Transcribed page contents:
#####

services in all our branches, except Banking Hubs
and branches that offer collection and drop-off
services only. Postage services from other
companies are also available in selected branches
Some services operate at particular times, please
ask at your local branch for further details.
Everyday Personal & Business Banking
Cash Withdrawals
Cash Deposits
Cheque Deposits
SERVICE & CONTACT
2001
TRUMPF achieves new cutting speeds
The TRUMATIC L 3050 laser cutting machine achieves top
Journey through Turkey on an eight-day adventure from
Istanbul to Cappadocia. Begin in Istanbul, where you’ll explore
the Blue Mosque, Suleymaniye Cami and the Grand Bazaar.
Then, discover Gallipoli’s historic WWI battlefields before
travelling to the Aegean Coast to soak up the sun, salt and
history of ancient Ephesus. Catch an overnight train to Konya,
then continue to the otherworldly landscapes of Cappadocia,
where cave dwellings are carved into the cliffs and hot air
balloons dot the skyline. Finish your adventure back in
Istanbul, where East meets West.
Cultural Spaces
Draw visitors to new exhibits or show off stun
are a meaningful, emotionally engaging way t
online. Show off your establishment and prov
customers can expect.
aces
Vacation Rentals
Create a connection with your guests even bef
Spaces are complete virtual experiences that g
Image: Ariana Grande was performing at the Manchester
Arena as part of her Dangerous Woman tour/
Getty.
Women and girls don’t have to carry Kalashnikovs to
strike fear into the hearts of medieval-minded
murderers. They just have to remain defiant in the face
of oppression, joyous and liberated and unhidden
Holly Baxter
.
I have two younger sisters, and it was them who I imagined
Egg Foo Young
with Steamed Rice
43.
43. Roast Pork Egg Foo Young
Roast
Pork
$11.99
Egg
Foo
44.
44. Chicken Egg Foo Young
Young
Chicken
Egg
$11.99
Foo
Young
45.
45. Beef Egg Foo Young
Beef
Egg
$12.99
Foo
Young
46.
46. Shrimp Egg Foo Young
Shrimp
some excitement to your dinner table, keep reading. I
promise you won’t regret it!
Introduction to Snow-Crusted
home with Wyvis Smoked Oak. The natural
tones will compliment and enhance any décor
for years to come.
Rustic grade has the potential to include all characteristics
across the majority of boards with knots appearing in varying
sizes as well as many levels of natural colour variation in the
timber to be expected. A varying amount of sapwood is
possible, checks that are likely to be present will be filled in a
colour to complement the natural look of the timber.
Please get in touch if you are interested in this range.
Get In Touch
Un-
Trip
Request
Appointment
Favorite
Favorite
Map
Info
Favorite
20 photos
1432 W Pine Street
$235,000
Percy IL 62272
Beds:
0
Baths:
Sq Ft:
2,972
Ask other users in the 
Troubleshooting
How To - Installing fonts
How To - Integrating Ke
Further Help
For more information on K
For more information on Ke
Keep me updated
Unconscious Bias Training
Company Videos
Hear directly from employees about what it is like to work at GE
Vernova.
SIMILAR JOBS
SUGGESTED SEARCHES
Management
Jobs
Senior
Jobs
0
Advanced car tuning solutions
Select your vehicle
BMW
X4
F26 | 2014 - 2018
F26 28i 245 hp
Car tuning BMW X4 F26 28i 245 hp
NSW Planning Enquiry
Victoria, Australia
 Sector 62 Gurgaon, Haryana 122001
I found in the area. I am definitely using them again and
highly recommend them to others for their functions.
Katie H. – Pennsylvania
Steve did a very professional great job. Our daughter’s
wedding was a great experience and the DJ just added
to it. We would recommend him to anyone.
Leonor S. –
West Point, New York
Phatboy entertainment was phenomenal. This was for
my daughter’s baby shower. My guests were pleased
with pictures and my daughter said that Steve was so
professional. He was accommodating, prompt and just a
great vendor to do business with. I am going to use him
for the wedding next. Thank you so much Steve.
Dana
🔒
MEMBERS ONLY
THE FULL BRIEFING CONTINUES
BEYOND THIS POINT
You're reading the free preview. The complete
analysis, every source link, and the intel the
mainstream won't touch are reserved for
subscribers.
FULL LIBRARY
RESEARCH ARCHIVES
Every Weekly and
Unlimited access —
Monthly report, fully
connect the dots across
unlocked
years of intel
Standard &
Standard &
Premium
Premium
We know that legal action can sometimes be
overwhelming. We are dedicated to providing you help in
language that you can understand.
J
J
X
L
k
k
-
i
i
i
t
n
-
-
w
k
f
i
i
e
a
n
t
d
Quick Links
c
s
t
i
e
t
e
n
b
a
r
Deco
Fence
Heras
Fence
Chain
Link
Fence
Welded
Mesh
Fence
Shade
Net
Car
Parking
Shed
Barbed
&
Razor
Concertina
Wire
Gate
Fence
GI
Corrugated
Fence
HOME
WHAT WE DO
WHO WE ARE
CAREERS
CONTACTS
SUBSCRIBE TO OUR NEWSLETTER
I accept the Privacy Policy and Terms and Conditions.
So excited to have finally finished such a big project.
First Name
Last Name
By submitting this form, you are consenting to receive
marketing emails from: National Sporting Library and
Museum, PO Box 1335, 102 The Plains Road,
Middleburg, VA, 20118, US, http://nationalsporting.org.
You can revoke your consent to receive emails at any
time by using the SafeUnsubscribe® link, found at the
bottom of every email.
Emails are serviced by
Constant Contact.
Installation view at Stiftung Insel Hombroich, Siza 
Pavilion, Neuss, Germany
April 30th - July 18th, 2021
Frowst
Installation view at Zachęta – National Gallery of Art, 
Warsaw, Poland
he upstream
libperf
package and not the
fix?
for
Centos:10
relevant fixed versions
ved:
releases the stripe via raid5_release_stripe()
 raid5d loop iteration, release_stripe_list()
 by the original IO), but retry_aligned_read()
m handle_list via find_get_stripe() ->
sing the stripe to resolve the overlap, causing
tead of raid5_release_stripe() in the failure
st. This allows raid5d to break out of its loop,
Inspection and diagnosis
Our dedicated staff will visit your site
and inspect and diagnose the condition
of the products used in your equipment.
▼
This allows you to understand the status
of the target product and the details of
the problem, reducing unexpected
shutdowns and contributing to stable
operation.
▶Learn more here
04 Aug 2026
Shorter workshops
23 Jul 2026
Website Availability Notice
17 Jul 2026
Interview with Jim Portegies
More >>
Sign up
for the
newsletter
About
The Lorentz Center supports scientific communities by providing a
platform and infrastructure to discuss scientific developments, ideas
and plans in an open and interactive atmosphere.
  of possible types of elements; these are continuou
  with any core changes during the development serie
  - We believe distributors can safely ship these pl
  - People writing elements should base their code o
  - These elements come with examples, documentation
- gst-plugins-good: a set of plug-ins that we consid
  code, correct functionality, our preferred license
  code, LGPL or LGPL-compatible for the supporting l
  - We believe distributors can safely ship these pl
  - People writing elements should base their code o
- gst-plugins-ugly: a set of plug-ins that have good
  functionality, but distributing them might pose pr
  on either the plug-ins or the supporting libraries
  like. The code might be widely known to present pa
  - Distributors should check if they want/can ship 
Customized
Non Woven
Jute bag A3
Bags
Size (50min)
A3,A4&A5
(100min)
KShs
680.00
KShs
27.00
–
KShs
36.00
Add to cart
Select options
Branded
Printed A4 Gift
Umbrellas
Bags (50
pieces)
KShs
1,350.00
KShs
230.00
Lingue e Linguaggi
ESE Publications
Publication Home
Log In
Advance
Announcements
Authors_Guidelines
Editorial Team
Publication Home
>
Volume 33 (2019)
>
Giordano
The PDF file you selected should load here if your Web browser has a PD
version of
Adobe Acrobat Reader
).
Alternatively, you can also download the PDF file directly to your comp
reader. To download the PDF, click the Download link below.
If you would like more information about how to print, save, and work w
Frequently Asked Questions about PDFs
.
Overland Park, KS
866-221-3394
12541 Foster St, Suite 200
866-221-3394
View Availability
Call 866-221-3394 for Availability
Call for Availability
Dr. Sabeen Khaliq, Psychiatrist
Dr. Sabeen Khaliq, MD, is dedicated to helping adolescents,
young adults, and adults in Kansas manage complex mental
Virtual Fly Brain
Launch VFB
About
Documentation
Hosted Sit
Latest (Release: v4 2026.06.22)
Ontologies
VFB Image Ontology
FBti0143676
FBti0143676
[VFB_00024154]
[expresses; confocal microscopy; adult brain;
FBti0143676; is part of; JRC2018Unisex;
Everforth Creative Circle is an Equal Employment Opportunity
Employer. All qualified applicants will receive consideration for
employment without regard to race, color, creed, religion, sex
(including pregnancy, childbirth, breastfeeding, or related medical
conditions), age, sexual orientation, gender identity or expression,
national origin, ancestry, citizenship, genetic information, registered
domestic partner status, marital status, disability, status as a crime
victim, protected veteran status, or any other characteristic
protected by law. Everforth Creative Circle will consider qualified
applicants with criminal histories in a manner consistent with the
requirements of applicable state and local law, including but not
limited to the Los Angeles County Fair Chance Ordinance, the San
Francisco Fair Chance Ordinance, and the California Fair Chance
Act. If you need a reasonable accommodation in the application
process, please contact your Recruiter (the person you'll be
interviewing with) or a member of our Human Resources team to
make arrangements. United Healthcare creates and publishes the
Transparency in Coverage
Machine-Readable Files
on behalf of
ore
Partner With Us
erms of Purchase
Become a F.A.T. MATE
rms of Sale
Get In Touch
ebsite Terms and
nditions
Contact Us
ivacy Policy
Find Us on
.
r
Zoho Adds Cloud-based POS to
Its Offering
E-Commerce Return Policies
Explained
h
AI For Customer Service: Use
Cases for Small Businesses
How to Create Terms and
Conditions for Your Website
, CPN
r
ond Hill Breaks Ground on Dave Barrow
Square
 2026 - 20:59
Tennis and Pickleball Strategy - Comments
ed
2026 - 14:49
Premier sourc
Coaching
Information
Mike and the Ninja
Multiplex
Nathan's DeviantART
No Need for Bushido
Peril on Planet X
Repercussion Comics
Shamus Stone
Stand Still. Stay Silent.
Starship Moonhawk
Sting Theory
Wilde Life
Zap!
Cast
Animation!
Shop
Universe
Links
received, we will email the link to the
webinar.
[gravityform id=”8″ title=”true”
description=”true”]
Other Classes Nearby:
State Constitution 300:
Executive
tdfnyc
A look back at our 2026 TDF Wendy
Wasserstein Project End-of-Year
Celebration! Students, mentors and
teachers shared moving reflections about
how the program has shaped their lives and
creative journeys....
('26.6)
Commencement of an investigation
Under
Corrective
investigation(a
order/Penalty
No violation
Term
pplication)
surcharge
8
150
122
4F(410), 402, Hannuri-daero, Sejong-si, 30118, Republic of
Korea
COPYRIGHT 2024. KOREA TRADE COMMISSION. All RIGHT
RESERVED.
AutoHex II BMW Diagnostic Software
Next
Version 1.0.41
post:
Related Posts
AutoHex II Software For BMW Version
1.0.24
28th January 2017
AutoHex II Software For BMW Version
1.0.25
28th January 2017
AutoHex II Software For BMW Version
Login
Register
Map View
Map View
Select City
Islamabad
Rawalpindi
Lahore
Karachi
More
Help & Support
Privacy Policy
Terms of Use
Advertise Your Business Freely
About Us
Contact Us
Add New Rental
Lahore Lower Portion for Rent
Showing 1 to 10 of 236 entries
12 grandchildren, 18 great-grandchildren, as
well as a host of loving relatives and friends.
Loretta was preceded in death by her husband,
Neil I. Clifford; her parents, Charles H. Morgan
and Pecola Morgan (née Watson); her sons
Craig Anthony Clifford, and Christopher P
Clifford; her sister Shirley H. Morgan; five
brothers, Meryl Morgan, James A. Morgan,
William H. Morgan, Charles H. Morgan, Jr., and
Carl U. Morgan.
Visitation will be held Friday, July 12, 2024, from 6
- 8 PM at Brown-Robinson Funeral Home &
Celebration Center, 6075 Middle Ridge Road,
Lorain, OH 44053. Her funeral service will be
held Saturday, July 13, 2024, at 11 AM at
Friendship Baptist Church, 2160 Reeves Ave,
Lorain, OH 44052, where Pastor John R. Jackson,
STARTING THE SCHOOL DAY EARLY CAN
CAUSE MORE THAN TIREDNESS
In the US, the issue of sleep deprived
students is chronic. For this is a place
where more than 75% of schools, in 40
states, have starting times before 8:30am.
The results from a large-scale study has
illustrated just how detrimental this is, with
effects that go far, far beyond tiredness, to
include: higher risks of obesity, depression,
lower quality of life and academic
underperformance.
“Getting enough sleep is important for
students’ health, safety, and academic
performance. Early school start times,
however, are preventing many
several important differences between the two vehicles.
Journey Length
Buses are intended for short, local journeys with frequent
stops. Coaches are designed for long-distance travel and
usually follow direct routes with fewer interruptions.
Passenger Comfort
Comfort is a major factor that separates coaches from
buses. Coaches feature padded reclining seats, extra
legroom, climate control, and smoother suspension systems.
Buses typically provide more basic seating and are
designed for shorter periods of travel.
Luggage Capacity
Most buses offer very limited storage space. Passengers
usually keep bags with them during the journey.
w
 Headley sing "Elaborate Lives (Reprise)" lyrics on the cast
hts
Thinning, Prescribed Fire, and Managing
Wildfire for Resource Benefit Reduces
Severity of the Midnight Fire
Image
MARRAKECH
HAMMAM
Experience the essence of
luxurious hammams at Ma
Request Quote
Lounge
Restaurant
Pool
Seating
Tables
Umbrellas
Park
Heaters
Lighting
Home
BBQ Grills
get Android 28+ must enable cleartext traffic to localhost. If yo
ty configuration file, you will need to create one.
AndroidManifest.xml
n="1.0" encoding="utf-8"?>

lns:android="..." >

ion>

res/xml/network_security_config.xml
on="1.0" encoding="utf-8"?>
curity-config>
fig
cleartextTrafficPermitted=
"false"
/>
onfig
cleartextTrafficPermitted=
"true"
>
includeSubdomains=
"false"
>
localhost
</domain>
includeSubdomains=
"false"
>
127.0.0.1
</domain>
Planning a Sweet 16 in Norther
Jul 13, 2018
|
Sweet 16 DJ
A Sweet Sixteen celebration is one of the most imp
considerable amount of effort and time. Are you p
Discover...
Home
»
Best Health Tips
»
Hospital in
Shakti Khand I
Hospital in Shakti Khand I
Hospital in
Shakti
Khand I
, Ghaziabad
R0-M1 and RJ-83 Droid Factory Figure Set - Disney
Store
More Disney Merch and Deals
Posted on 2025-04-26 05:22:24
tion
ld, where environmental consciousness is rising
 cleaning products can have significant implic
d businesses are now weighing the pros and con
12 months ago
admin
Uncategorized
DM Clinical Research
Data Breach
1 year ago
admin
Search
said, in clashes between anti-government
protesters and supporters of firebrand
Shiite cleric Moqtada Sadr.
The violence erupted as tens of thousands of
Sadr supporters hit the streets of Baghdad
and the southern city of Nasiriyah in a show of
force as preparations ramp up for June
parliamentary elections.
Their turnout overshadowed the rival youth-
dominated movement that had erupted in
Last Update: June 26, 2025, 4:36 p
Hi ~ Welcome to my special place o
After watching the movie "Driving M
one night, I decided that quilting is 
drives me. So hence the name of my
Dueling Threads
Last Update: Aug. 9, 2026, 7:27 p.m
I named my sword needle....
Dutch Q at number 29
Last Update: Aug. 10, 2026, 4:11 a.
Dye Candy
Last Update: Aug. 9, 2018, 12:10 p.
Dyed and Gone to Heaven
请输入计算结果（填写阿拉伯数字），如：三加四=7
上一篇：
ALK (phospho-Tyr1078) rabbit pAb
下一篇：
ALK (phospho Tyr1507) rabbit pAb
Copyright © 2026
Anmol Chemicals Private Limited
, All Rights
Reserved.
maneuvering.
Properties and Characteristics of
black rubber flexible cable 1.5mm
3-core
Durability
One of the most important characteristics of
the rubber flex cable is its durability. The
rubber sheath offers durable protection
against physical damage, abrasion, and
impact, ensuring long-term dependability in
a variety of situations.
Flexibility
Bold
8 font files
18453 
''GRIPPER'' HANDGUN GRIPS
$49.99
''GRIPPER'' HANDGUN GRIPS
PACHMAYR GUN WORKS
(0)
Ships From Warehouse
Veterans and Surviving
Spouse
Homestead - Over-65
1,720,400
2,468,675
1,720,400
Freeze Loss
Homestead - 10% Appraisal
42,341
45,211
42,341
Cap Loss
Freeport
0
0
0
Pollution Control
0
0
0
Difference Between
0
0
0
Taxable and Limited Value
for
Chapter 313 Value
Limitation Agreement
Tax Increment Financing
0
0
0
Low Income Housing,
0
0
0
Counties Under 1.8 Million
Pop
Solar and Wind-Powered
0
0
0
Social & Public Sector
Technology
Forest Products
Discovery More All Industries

#####

Filter the records above for lines with "adventure".

### TASK ANSWER
Journey through Turkey on an eight-day adventure from
balloons dot the skyline. Finish your adventure back in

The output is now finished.